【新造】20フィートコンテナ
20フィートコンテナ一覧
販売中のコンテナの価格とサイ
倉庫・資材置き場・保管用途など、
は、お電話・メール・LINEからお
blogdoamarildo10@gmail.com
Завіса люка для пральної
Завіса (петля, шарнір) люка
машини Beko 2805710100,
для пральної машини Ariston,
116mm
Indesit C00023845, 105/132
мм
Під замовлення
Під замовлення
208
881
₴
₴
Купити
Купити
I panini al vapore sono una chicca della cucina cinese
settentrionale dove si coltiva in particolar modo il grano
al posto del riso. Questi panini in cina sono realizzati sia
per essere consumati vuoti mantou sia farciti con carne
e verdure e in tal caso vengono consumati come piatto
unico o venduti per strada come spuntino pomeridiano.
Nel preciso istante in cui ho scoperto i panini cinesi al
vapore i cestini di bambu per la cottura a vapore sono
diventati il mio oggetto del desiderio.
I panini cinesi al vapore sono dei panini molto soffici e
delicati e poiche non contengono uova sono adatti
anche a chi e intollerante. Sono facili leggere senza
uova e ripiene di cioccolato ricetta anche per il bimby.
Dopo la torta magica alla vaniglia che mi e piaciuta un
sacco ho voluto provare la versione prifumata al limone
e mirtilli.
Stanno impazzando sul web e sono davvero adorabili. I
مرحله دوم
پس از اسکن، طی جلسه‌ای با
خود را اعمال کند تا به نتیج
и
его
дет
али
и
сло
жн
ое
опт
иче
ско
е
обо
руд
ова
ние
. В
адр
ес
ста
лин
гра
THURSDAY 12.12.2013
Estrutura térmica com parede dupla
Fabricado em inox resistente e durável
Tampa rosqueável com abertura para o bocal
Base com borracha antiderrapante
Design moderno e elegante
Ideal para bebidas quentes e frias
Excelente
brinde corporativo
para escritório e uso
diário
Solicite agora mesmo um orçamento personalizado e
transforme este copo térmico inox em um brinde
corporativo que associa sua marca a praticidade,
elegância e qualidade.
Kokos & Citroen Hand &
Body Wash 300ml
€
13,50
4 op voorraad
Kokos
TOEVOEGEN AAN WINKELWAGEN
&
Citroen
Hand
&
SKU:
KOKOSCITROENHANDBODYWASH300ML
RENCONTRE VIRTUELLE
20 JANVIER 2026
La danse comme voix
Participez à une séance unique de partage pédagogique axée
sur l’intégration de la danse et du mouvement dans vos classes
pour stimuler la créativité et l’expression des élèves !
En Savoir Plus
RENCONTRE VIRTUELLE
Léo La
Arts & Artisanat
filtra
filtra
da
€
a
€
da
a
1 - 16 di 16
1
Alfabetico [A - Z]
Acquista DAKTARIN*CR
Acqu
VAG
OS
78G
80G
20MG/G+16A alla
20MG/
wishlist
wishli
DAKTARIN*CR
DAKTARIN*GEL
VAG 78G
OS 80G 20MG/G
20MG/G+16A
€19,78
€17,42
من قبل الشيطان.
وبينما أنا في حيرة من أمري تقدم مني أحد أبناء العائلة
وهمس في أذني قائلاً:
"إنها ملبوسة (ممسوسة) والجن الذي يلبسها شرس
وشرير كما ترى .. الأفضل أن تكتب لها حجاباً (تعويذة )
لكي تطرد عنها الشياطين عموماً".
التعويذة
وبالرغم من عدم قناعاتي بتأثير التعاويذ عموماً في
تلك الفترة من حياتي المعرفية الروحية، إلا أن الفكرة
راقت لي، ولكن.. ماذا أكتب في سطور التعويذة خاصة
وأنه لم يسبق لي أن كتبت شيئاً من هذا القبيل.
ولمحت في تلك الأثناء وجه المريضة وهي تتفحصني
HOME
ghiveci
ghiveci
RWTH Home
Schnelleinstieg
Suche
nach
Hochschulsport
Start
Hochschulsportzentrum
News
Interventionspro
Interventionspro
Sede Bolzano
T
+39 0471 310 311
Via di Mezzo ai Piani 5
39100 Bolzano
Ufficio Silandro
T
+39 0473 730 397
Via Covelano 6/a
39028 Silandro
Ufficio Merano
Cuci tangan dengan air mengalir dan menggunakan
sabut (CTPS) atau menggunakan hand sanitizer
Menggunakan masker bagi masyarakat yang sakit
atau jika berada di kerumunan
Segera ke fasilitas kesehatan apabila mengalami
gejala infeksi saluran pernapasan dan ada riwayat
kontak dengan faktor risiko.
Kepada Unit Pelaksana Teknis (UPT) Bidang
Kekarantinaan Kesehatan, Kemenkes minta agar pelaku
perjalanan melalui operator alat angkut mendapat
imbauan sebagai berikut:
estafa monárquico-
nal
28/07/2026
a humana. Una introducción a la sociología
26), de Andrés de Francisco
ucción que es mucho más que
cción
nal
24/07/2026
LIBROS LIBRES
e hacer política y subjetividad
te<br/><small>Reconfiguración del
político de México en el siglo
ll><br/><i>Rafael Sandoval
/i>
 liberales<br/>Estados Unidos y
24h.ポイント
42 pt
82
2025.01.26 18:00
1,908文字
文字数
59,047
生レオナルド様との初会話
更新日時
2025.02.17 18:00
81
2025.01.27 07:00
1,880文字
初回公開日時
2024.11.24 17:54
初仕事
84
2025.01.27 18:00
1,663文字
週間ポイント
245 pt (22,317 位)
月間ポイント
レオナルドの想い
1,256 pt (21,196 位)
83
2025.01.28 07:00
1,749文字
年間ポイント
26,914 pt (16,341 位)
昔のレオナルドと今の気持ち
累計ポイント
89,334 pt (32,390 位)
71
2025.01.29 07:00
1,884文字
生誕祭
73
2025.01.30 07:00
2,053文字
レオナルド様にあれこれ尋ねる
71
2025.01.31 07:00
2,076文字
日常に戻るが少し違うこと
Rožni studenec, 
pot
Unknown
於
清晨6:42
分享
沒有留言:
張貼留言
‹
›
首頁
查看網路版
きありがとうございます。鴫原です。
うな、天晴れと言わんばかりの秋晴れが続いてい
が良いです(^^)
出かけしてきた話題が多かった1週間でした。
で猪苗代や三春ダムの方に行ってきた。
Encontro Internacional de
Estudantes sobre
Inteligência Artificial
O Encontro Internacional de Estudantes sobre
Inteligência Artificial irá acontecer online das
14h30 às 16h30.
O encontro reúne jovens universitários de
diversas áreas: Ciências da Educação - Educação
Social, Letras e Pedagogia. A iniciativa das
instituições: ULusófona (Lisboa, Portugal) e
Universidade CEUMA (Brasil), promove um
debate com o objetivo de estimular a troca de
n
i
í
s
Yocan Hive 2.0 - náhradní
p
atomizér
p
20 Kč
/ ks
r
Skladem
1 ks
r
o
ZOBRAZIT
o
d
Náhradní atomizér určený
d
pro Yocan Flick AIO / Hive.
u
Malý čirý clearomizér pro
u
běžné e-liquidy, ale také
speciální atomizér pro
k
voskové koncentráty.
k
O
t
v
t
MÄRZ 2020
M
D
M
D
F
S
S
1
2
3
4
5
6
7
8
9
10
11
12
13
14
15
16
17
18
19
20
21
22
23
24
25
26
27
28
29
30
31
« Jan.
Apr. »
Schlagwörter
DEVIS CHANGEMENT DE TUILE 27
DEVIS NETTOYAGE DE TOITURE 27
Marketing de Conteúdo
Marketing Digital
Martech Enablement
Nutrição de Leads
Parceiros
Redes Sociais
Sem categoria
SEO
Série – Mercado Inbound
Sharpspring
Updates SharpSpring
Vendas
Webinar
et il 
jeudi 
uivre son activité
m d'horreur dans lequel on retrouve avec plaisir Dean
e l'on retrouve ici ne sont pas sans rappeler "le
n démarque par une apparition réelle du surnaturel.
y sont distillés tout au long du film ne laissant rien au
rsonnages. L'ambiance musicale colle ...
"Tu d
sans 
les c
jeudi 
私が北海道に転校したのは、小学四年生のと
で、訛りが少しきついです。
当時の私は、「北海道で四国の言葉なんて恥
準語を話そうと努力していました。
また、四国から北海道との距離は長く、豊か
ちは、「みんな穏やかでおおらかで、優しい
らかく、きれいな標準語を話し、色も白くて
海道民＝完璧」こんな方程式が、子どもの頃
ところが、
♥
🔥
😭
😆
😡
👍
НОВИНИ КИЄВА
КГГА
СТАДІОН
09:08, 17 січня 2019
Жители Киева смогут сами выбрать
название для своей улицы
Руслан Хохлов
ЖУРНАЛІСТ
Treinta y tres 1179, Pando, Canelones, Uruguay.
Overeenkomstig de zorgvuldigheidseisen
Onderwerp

AIM OF THE EXERCISE: Reproduce exactly the lines from the beginning of the entries above up to and including the line that contains "vapore i cestini".

SOLVED PROBLEM:
【新造】20フィートコンテナ
20フィートコンテナ一覧
販売中のコンテナの価格とサイ
倉庫・資材置き場・保管用途など、
は、お電話・メール・LINEからお
blogdoamarildo10@gmail.com
Завіса люка для пральної
Завіса (петля, шарнір) люка
машини Beko 2805710100,
для пральної машини Ariston,
116mm
Indesit C00023845, 105/132
мм
Під замовлення
Під замовлення
208
881
₴
₴
Купити
Купити
I panini al vapore sono una chicca della cucina cinese
settentrionale dove si coltiva in particolar modo il grano
al posto del riso. Questi panini in cina sono realizzati sia
per essere consumati vuoti mantou sia farciti con carne
e verdure e in tal caso vengono consumati come piatto
unico o venduti per strada come spuntino pomeridiano.
Nel preciso istante in cui ho scoperto i panini cinesi al
vapore i cestini di bambu per la cottura a vapore sono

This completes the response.